Tracey Orsburn, SDBIC compliance officer and program assistant, helped out at the event, along with Ron Frederick, SDBIC executive director. Orsburn said the event, which has been a project of the SDCWA for the past three years, continues to have a positive impact.

“In our three days at the rally, we visited with bikers from 40 states and eight countries,” said Orsburn. “What other promotion in the state can you reach that many people from that many different areas of the country and the world? Most of the bikers who stopped at the saloon stayed for awhile to relax and visit, giving us the opportunity to share the positive messages about beef with the consumers.”

The SDCWA and SDBIC offered bikers beef jerky, lip balm (a beef byproduct) and toothpicks, as well as Beef Bucks and recipe books for those who could answer trivia questions correctly.

“This promotional event gave us a ton of exposure and the chance to visit with folks about beef, nutrition, food safety, preparation, recipes and industry issues,” said Orsburn, who is a new face to the SDBIC, starting her position in June 2011. “The response from the bikers was very positive. We had some questions about growth hormones in beef and the impact it has on consumers who eat beef. But, for the most part, a lot of the bikers are meat eaters and enjoyed the beef we served at the saloon. Many stopped back the last couple of years and made sure to swing by again this year just for the jerky and other goodies we pass out.”

Consumer promotions are just one of the ways beef checkoff dollars are used in the state and across the country.

“In general, I think consumer promotions are a great way to reach consumers and share our messages, especially at events like this one,” said Orsburn. “These people come from all over the country and listen to our messages while enjoying beef in the middle of a hay field in Western South Dakota! What a great setting to share our story! This is a prime location and a prime event.”

Orsburn may be new to the SDBIC, but she isn’t a stranger to the beef industry or the checkoff. Previously, she worked for the Cattlemen’s Beef Board in the Beef Mobile Project, where she traveled the country educating producers about the beef checkoff.

“My current position is very similar to my old job with the Beef Mobile,” Orsburn said. “Although this summer has been dedicated to a lot of consumer events, once fall auction markets kick back up, we will do more producer communication and outreach programs. My primary role in my past job was to share the importance of the beef checkoff. At the state level, I will be doing similar things.”
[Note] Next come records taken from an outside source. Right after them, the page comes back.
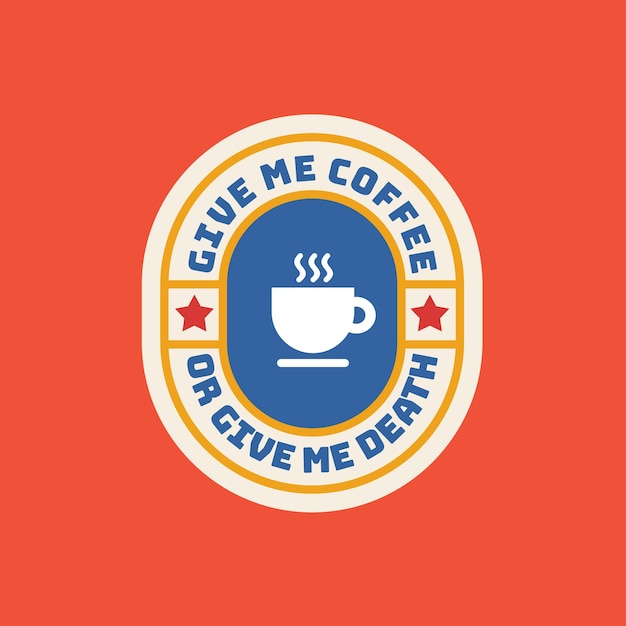 Locate an element on the screen. This screenshot has width=626, height=626. white coffee cup is located at coordinates (305, 330). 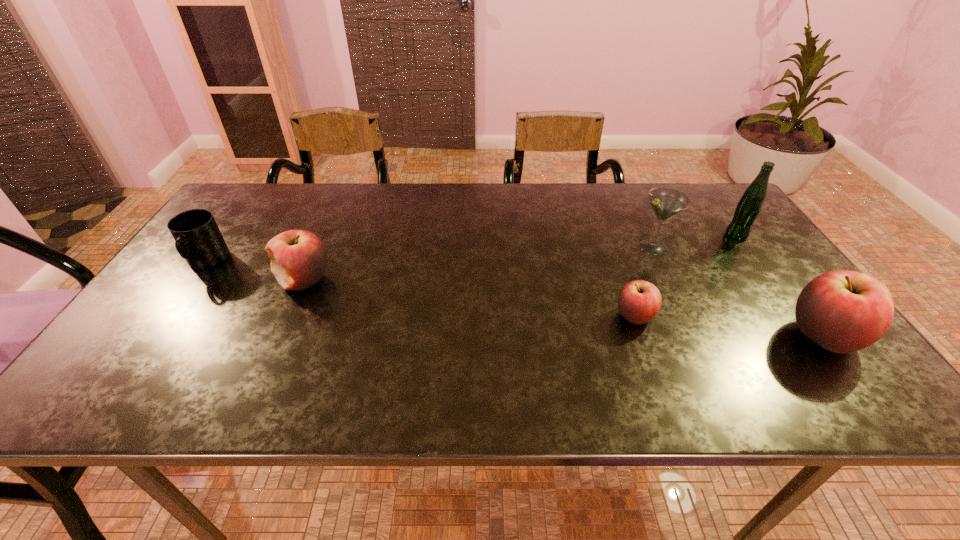 At what (x,y) coordinates should I click in order to perform the action: click on vacant space positioned on the right of the second apple from right to left. Please return your answer as a coordinate pair (x, y). Looking at the image, I should click on pos(723,316).

Locate an element on the screen. vacant space located 0.180m on the back of the rightmost apple is located at coordinates (767, 262).

The height and width of the screenshot is (540, 960). Find the location of `free spot located on the left of the beer bottle`. free spot located on the left of the beer bottle is located at coordinates (621, 235).

This screenshot has width=960, height=540. I want to click on free point located 0.080m on the side of the second shortest object with the handle, so click(x=179, y=301).

Identify the location of free region located 0.200m on the back of the martini. (630, 199).

Where is `object present at the near edge`? The width and height of the screenshot is (960, 540). object present at the near edge is located at coordinates (843, 311).

The width and height of the screenshot is (960, 540). I want to click on object positioned at the left edge, so click(198, 239).

Identify the location of apple that is at the right edge. This screenshot has height=540, width=960. (843, 311).

Identify the location of beer bottle that is at the right edge. (748, 208).

Where is `object situated at the near right corner`? This screenshot has width=960, height=540. object situated at the near right corner is located at coordinates (843, 311).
One of Orsburn’s top priorities will be spearheading the state’s Beef Quality Assurance (BQA) Program.

“BQA is more than just knowing where to administer a shot; it’s about handling, too,” said Orsburn, who hopes to get more South Dakota beef producers BQA-certified in the upcoming years. “We want to show our consumers that the state’s beef producers are committed to handling our cattle in a humane way and ensuring the safety and quality of our beef products at the end of the day. This is a checkoff-funded program that’s incredibly important. Beef checkoff dollars are used for promotion, education and research across the state and the country. It works to boost beef demand and present correct information to our consumers. All of these things can’t be done by one producer alone; it’s a group effort I’m proud to be a part of.”

Whether it’s beefing up the bike rally or working with producers at auction markets, Orsburn is on the job. Look for her on the road this fall at cattle events where she will share the positive messages about the nation’s beef producers.